However, the comparison between the last two columns of Table 1 indicates that MSE is superior to MNet when some classes (e.g., deer, birds) are selected as the normal classes and MNet performs better when others (e.g., car, truck) are. We conduct an analysis on this result. First, we calculate the variance of each sample by class. The variance represents the dispersion level of the data. The larger the variance, the more dispersed the data distribution is. As can be seen from Table 1 and Table 4, for the three classes with the most discrete image distribution, TRUCK, AUTOMOBILE, and HORSE, our method with the MNet function outperforms the state-of-the-art methods. However, the results obtained using the MSE function are reduced by 33.2%, 28.2%, and 16.8% compared to the state-of-the-art methods. At the same time, for the other seven classes with a relatively concentrated image distribution, our method can achieve very good results by applying both the MSE function and MNet function. Therefore, compared with the MSE function, our proposed MNet function can more stably achieve excellent results on different discrete-level datasets. Some different discrete-level samples are shown in Figure 4.
Meanwhile, we also conduct experiments aimed at adjusting the number of selected normal classes on Caltech-256. We randomly select n { 1 , 3 , 5 , 7 , 9 } classes as normal classes. During testing, we randomly select a certain number of images from the “clutter” category as novelty samples, with a proportion of 50%. As shown in the Figure 5, as the amount of classes increases, since the data distribution becomes more dispersed, MNet performs better than MSE.
How important is RNet? We replace the image reconstruction network with the auto-encoder and GAN from the previous work and use our proposed work metric network part to detect the novelty samples. Table 2(b) shows the results of our method without the image reconstruction network. The last two columns in Table 1 also show the results of using our reconstruction network. The experimental results show that the method of using MMD loss can improve the detection results. MMD loss minimizes the distance between the reconstructed sample and the original sample distribution. Specifically, the two samples are closer together in terms of statistics.
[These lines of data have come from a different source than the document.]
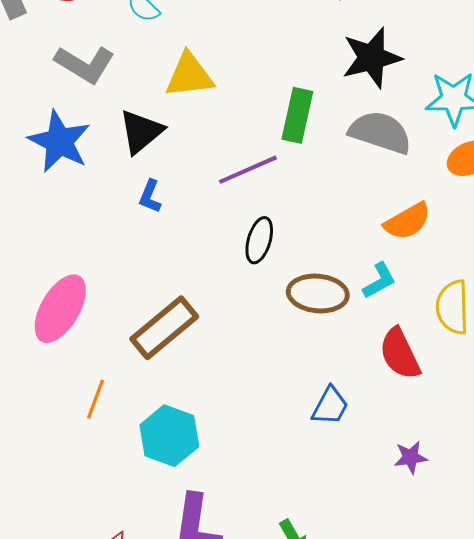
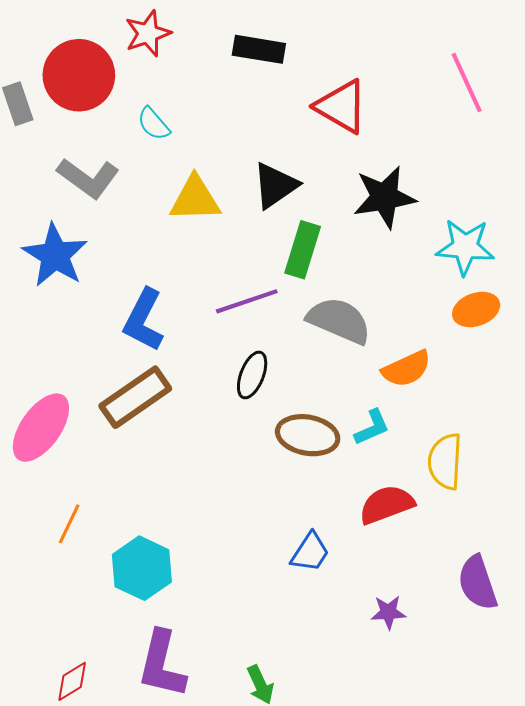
black triangle: (141, 132) -> (275, 186), moved
gray semicircle: (380, 132) -> (339, 321), moved
blue L-shape: (150, 196) -> (144, 320), size x1.8
brown rectangle: (164, 328) -> (135, 397), moved
red semicircle: (400, 354) -> (387, 505), turned 90

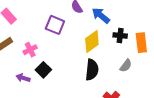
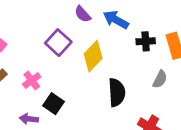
purple square: (55, 25) -> (58, 43), turned 30
yellow diamond: (92, 41) -> (93, 56), moved

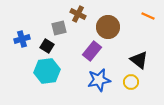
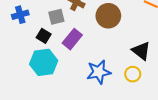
blue cross: (22, 39) -> (20, 15), moved
purple rectangle: (92, 51) -> (72, 39), moved

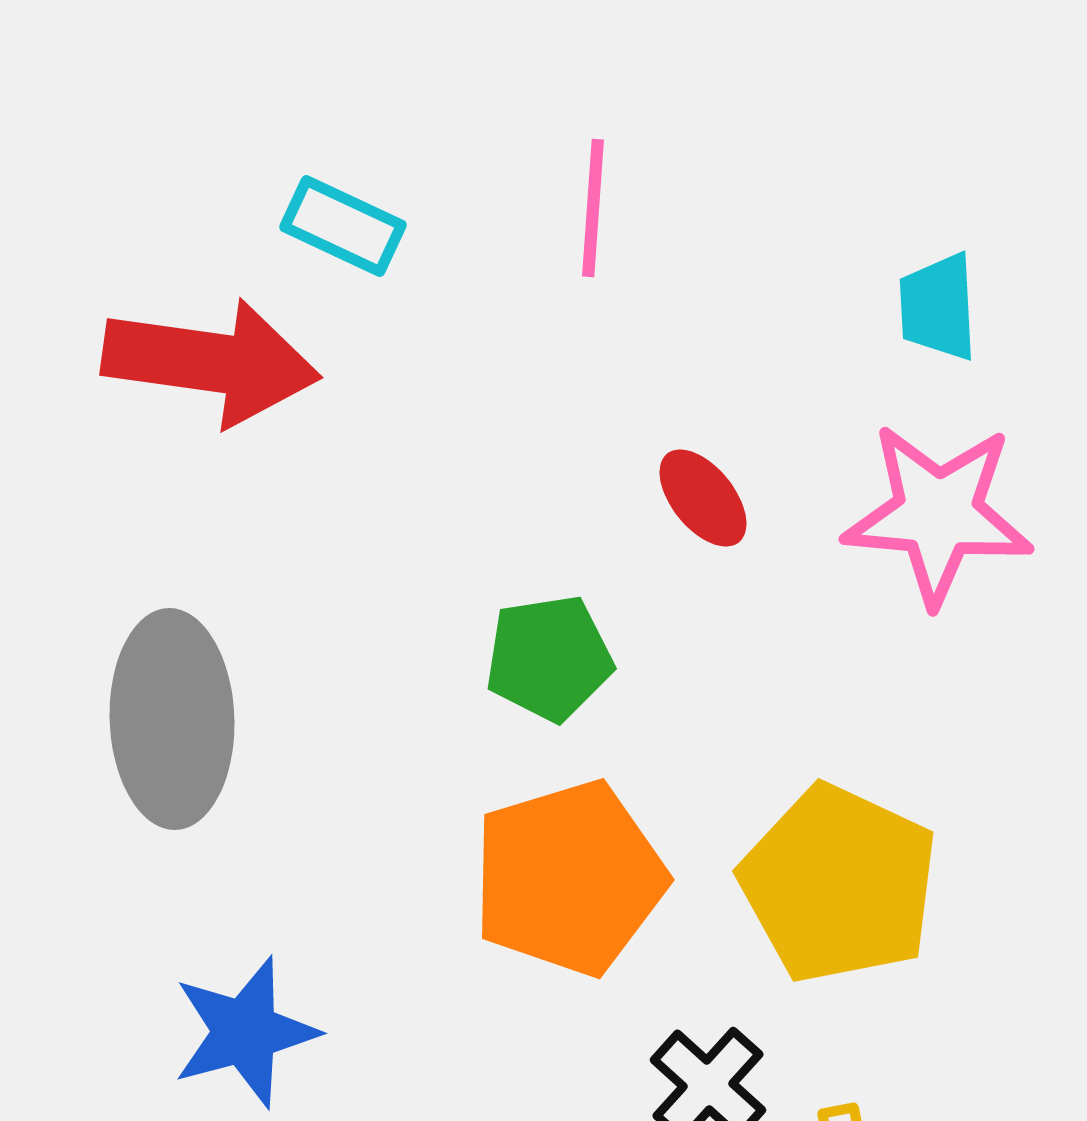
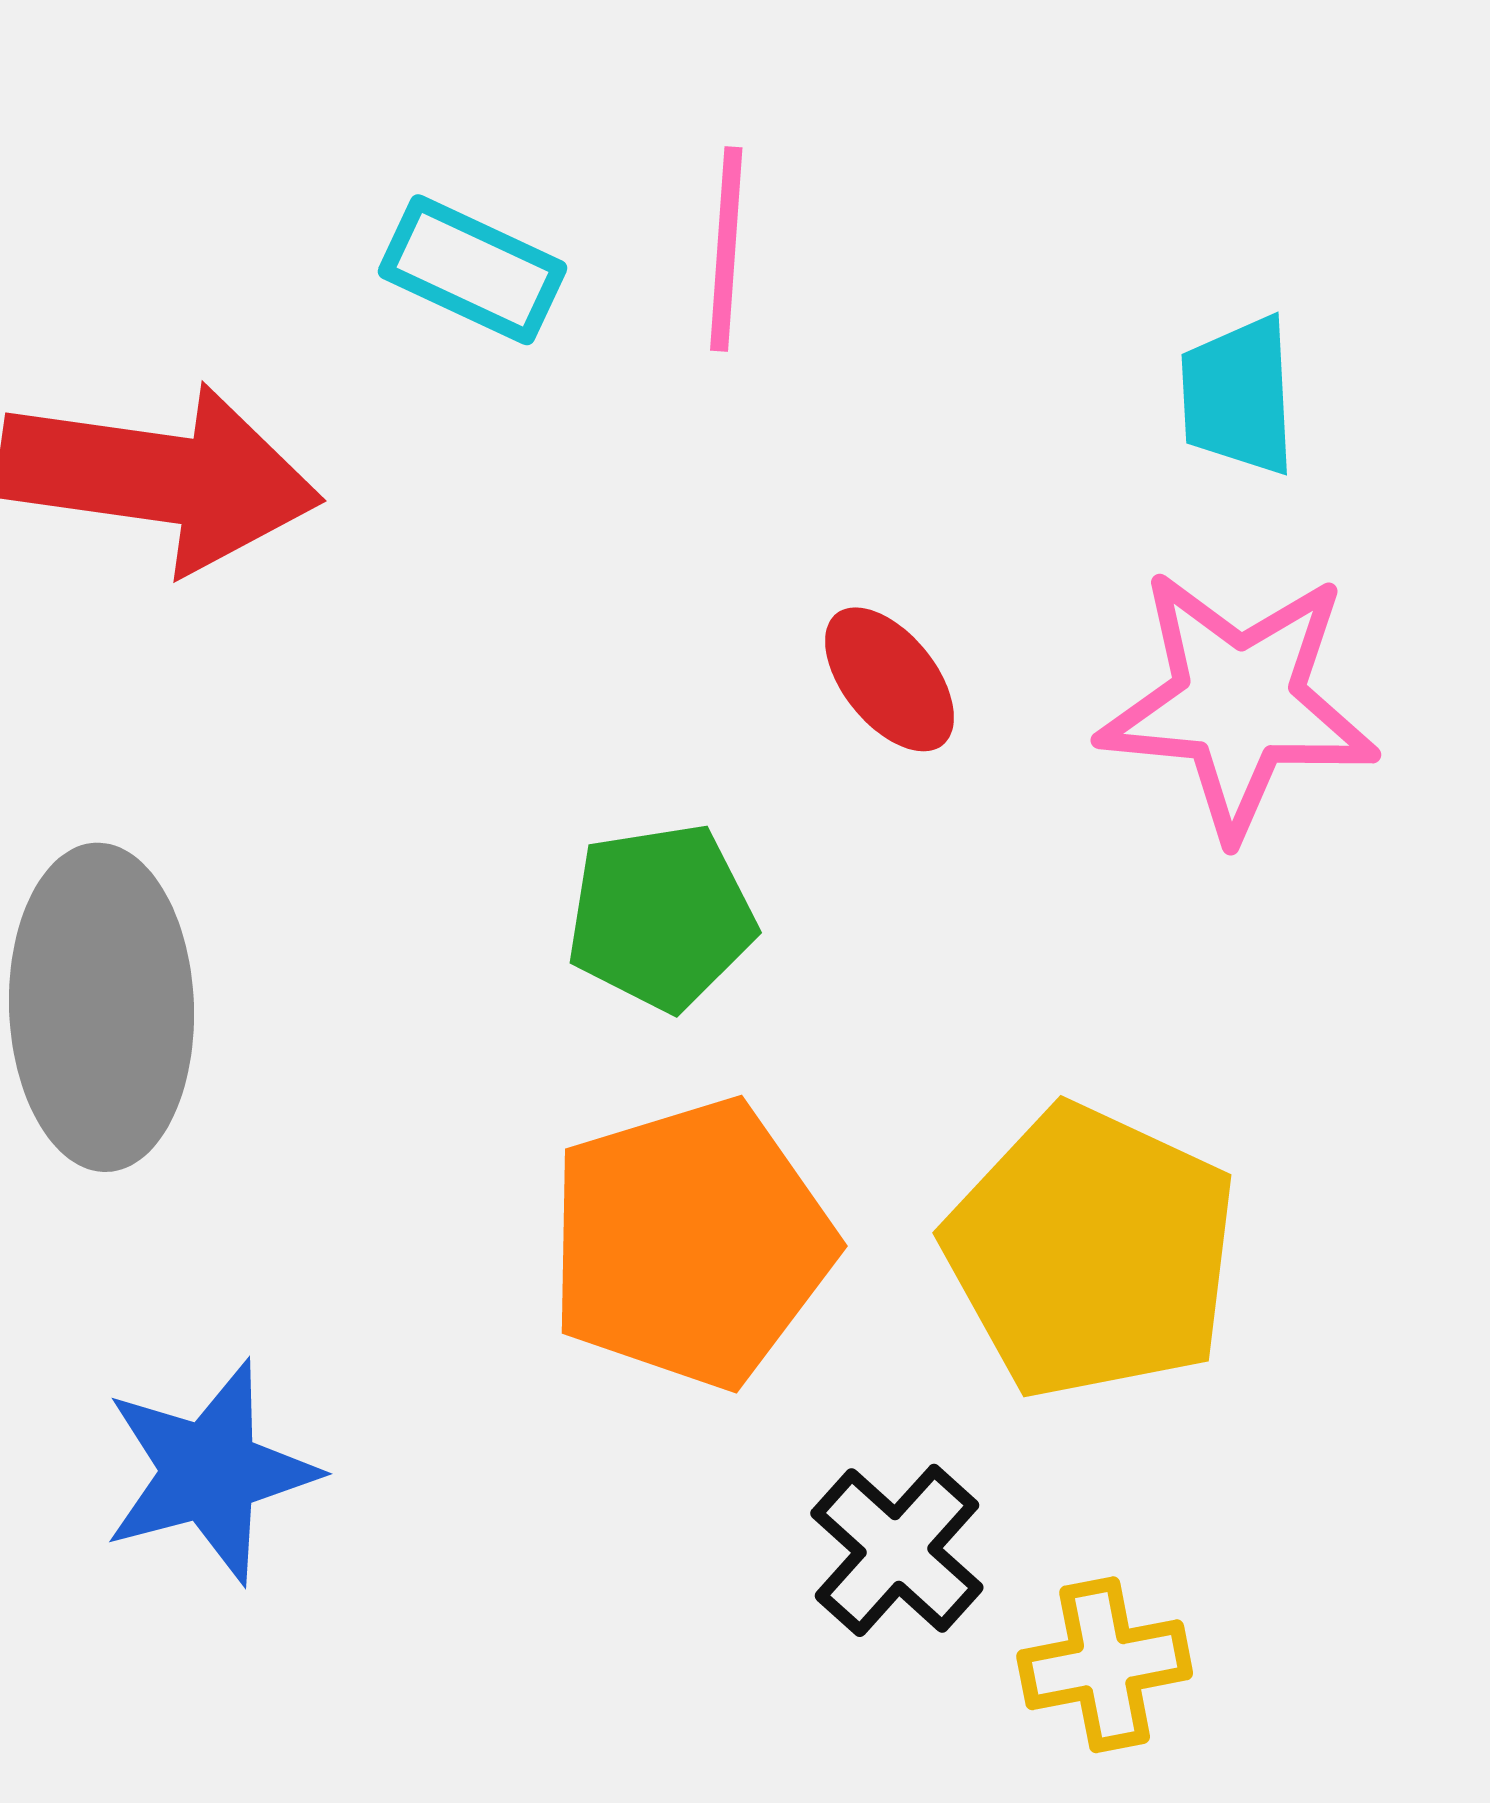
cyan rectangle: (343, 226) -> (472, 270), moved

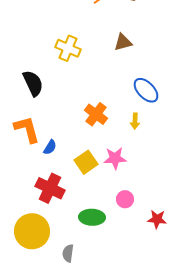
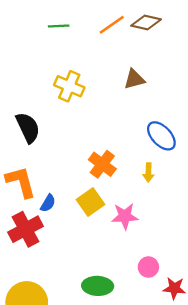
yellow square: (86, 162) -> (91, 202), moved
red cross: (50, 188) -> (26, 229), moved, turned 36
pink circle: (125, 199) -> (148, 267), moved

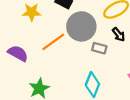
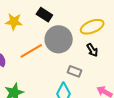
gray rectangle: (99, 48) -> (74, 71), moved

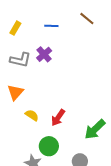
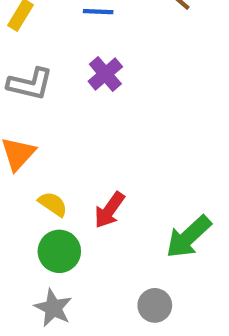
purple cross: (44, 54) -> (105, 74), moved
green circle: (49, 146) -> (59, 251), moved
The background can also be reconstructed to some extent for images with background. Then, in the process of novel class detection, we can not only use the characteristics of the target itself, but also use global context information to assist detection. Figure 4 shows the results of using RNet to reconstruct the sample. It can be seen that the background is reconstructed to some extent in the image. We believe that our approach focuses on background information, so our results show good performance.
How important is self-looping training? We do not use the above training trick. The results of our training without the self-looping trick are shown in Table 2(c). Compared with our overall experiment, using this method can improve the accuracy of novelty detection. We feed reconstructed images into the network for training, which takes advantage of the ability to generate network for data augmentation. Thus, we find that these data are enhanced by the advantages of the network itself.

6. Conclusions

In this paper, we present a novel and sophisticated network architecture for complex background reconstruction, specifically tailored to the task of one-class novelty detection. We highlight the inherent correlation between complex backgrounds and the foreground object, as well as the rich information encapsulated within the foreground. As a result, we assert that harnessing the power of background reconstruction significantly enhances the detection of novel samples. To achieve this, we employ the MMD loss function to effectively mitigate background interference and we introduce MNet, a metric to measure the background similarity to minimize their divergence. The experiments show that our method exhibits an enhancement of approximately 0.3% in both the CIFAR-10 and Caltech-256 datasets.

Author Contributions

Conceptualization and investigation, K.Z.; methodology and writing—original draft preparation, M.S.; software and data curation, R.A.; Visualization and validation, H.H.; supervision and writing—review and editing, Z.W. All authors have read and agreed to the published version of the manuscript.

Funding

This research was funded by NSFC, grant number 62072367.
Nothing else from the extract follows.